You come at Jordan Spieth, you’d best not miss. Ever. Because he sure won’t.
On the most favorable day for major scoring in recent memory, a day that saw a record 62, Jordan Spieth saw the onrushing horde of would-be challengers for the Open Championship and merely threw down a bogey-free 65, capped with an 18th-hole birdie, that left no doubt about who’s in charge this week.
Spieth entered the day with a two-shot lead over Matt Kuchar, and he only added to that, stiff-arming Kuchar and entering Sunday at 11 under, with a three-stroke lead. And suddenly, a guy who hadn’t won a major since 2015 seemed close to a lock to bringing down his third.
The question now becomes, can anyone catch Spieth? A notorious frontrunner, Spieth is vicious when leading on major Sundays, one notable exception being his unexpected meltdown at last year’s Masters. He’s led going into Sunday in five majors, and he’s won with the Sunday lead in eight of 13 tournaments overall. But there’s no Rae’s Creek at Royal Birkdale, and Danny Willett is nearly 20 strokes back. As with that 2016 Masters, the only person that can truly take down Spieth is Spieth himself.
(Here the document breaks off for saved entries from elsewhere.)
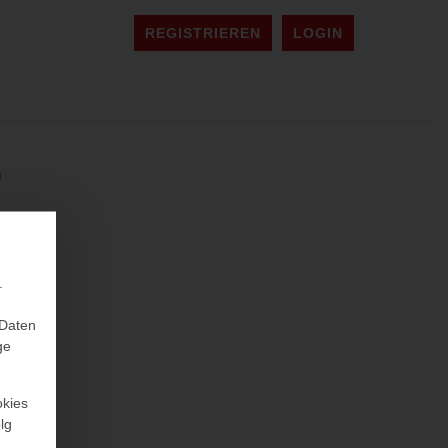
REGISTRIEREN
LOGIN
)
.
 Daten
ge
okies
lg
“That confidence is what you need,” Spieth said of his own mindset heading into Sunday. “Total belief in yourself, trust in what you’re doing. When your mind starts to get away from the spot where you’re trying to hit the ball and into other situations, that can hurt you.”
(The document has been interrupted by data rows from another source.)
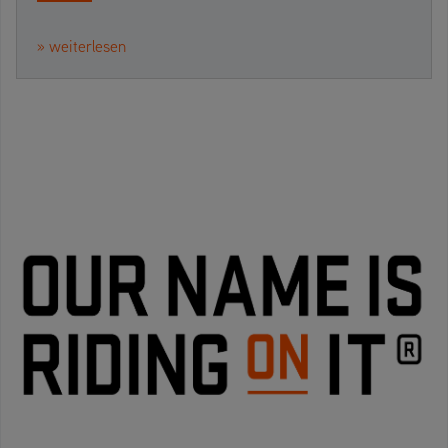
» weiterlesen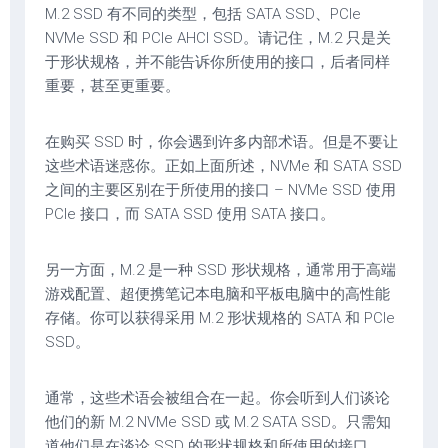
M.2 SSD 有不同的类型，包括 SATA SSD、PCIe
NVMe SSD 和 PCIe AHCI SSD。请记住，M.2 只是关
于形状规格，并不能告诉你所使用的接口，后者同样
重要，甚至更重要。
在购买 SSD 时，你会遇到许多内部术语。但是不要让
这些术语迷惑你。正如上面所述，NVMe 和 SATA SSD
之间的主要区别在于所使用的接口 – NVMe SSD 使用
PCIe 接口，而 SATA SSD 使用 SATA 接口。
另一方面，M.2 是一种 SSD 形状规格，通常用于高端
游戏配置、超便携笔记本电脑和平板电脑中的高性能
存储。你可以获得采用 M.2 形状规格的 SATA 和 PCIe
SSD。
通常，这些术语会被组合在一起。你会听到人们谈论
他们的新 M.2 NVMe SSD 或 M.2 SATA SSD。只需知
道他们是在谈论 SSD 的形状规格和所使用的接口。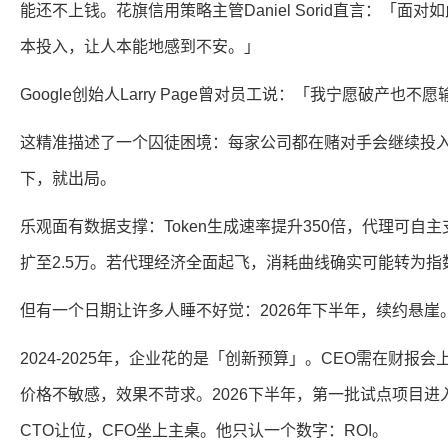
能还不上钱。花旗信用策略主管Daniel Sorid直言：「面
本投入，让人本能地感到不安。」
Google创始人Larry Page曾对员工说：「我宁愿破产也
这精准描述了一个囚徒困境：每家公司都在赌对手会继续投
下，就出局。
乐观面有数据支撑：Token生成速率提升350倍，代理可自
扩至2.5万。若代理经济全面起飞，消耗曲线确实可能转为指
但有一个日期让许多人睡不好觉：2026年下半年，续约悬崖
2024-2025年，企业花的是「创新预算」。CEO需在财报
价格不敏感，效果不苛求。2026下半年，第一批试点项目
CTO让位，CFO坐上主桌。他只认一个数字：ROI。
No player has ever carded four straight rounds in the 60s at Royal Birkdale, and yet that’s what Spieth has the chance to do with a strong Sunday. He didn’t bogey a single hole on Saturday, once again methodically picking apart this course. The way that Birkdale sets up—flat fairways, generous greens—plays directly into the methodical hands of Spieth and caddie Mike Greller, who dissect courses like they’re picking apart a Thanksgiving turkey.
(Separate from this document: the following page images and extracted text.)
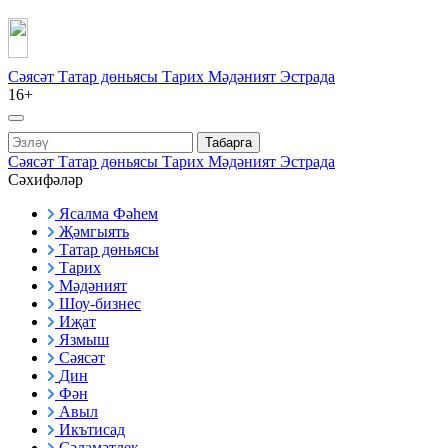
Сәясәт
Татар дөньясы
Тарих
Мәдәният
Эстрада
16+
Табарга
Сәясәт
Татар дөньясы
Тарих
Мәдәният
Эстрада
Сәхифәләр
Ясалма Фәһем
Җәмгыять
Татар дөньясы
Тарих
Мәдәният
Шоу-бизнес
Иҗат
Язмыш
Сәясәт
Дин
Фән
Авыл
Икътисад
Сәламәтлек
Spieth now enters Sunday with a chance to become the second-youngest player, after Jack Nicklaus, to win the first three legs of the career Grand Slam. Can he do it? The wise money would bet on it.
Here’s the rest of Saturday’s major news as we prepare for Sunday at the Open:
Kuuuuuuuch, Saturday Edition
Matt Kuchar’s one of those reliable gamers who’s been around seemingly forever, but has few signature wins to his credit. This is the deepest he’s ever been in contention in a major, and there are few in the world of golf who wouldn’t like to see him win. Problem is, he’s trying to face down one of the most lethal shotmakers in a generation, and that leaves zero room for error. The turning point in this entire tournament, at least from Kuchar’s perspective, might well have come on the 16th on Saturday, when a pot bunker and a poorly lagged putt forced Kuchar into a double bogey, extending Spieth’s lead to three with two holes to play. Kuchar now faces the task of running down one of golf’s great frontrunners, playing in the final group of a major for the first time in his career. It won’t be easy, but majors shouldn’t be.
Once again, Rory McIlroy teased us with the idea of a Sunday showdown with Spieth, and once again, McIlroy spit the bit and won’t be anywhere near the final group on Sunday. McIlroy ran off three straight birdies and got to within two strokes of Spieth, but then went three-over in the four holes around the turn, including a bunker-induced double bogey at the 10th, and that was that for McIlroy’s hopes for a first major since 2014. Nobody’s ceiling is higher than McIlroy’s, but he seems to have a tougher and tougher time hitting it these days.
Rickie Fowler remains the Best Player Never To Win A Major, 2017 edition. And even though he posted a fine three-under 67 on Saturday, he wasn’t anywhere close to contention at any point. The lone highlight: he nearly holed out on the 310-yard par 4 5th, which would have been quite the achievement.
Forecast for Sunday
Here’s a tip for players teeing off early on Sunday: post that low score in a hurry. Whatever wind and rain are in the forecast are slated to roll in right around the time the leaders tee off. If, say, Dustin Johnson or Hideki Matsuyama throws a deep red number up on the board, Spieth will be battling both the elements and the scoreboard. But he’s already established a large enough lead that someone will need to match Branden Grace’s 62 to get close … something that hasn’t been done in all of golf’s history.